Le maire d’Abomey-Calavi, Georges Bada, se veut plus expansif : « Le vodoun, c’est ce que nous avons de cher. Nous devons le promouvoir. Nous ne pouvons pas aller de l’avant sans nos valeurs culturelles et cultuelles. Elles sont des facteurs de développement durable. C’est pour cette raison que les initiateurs de cette célébration sont à féliciter ». Il poursuit : « Grâce au respect de nos religions endogènes, la paix se vit au Bénin. Toute notre population est en joie parce que cette édition est une réalité au Bénin et à Hêvié. Nous devons saisir l’occasion du 10 janvier pour affirmer nos ambitions», lance-t-il.
Effusion spirituelle et danses
Après cette exhortation, vient ensuite l’instant fatidique d’effusion spirituelle et d’immolation de bêtes. Le dispositif mis en place exige le silence absolu de toute l’assemblée. Sa majesté Houdji-Yessi Dounkpo, roi de Hêvié, prononce la litanie, en invoquant chaque divinité du pays. Cette phase durera une trentaine de minutes sous le regard admiratif du public.
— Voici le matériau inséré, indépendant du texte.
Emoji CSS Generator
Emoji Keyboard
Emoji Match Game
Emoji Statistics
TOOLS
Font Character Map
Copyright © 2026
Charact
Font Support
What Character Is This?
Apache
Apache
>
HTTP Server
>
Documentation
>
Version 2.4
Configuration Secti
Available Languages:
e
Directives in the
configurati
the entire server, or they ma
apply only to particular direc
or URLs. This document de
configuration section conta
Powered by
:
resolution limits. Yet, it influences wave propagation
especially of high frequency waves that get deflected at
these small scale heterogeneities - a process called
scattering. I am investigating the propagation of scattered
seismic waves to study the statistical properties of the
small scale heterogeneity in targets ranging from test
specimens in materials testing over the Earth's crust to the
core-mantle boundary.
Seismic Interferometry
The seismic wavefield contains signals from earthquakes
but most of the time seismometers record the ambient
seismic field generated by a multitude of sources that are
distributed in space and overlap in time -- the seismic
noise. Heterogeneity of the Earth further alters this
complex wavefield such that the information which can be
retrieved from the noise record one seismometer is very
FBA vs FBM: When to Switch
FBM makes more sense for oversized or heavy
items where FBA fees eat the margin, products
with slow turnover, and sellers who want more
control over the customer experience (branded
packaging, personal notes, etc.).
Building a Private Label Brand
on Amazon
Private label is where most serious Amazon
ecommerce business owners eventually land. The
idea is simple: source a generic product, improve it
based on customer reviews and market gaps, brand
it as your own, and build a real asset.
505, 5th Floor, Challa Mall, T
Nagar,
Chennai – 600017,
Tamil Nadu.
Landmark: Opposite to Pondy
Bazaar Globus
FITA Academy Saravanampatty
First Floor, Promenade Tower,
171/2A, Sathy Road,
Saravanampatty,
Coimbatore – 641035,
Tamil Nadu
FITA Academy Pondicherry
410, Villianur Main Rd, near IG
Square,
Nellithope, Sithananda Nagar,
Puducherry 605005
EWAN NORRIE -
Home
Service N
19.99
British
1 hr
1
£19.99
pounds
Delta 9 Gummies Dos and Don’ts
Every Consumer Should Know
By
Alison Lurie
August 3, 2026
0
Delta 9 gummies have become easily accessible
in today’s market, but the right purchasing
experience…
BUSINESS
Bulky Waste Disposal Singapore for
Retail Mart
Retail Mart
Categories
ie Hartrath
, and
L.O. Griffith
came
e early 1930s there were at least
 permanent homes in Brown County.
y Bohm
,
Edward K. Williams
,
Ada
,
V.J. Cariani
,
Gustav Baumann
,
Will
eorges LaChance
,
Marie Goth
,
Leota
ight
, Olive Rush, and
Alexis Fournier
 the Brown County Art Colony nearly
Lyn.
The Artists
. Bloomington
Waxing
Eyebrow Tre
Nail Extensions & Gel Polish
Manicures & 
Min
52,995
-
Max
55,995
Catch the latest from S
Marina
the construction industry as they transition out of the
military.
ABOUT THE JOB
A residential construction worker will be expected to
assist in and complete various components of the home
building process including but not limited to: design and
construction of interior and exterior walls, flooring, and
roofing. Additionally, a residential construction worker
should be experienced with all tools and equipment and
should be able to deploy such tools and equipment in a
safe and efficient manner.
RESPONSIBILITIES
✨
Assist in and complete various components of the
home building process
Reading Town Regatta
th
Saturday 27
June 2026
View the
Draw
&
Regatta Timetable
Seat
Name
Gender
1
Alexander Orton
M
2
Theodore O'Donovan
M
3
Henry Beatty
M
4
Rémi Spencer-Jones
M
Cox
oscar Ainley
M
La consultation de l’oracle, selon le roi, projette de bonnes perspectives en faveur de la commune et du Bénin. Il insiste cependant sur l’unité, la patience et la tolérance des populations béninoises, notamment ceux de la commune d’Abomey-Calavi en vue de son développement.
A l’issue de la prière, place est faite au défilé des différentes divinités des neuf villages de la commune. L’arrondissement de Ouèdo s’impose au milieu de la foule avec le passage de la divinité Atchina. Elle est relayée par le vodoun Hounhè de Hévié qui offre une belle prestation au public. A leur tour, les adeptes de la divinité Thron Kpéto Déka de Godomey, égaye également l’assistance. Au nombre des autres divinités qui ont tenu le public en haleine, il y avait les Zangbéto (gardiens de nuit), Kokou, Tohio (Hounvè), Thron Kpéto II et même les ‘’Kalétas’’.
Leurs différentes prestations culturelles et cultuelles ne laissent pas les natifs d’Abomey-Calavi indifférents. « Je suis satisfait et ému de la réussite de cet évènement. Le vodoun, c’est le symbole de l’attachement des populations à leur valeur culturelle. Nous ne pouvons que ressentir de la fierté à ces occasions », se réjouit Patrick Hounyèva, président du comité charté des Affaires domaniales de la mairie d’Abomey-Calavi. Il exhorte ses frères et sœurs à ne jamais renoncer à cette célébration.
Cette commémoration met fin à la veillée d’armes dans les temples et couvents. Rendez-vous est pris à l’arrondissement central d’Abomey-Calavi pour l’édition 2019?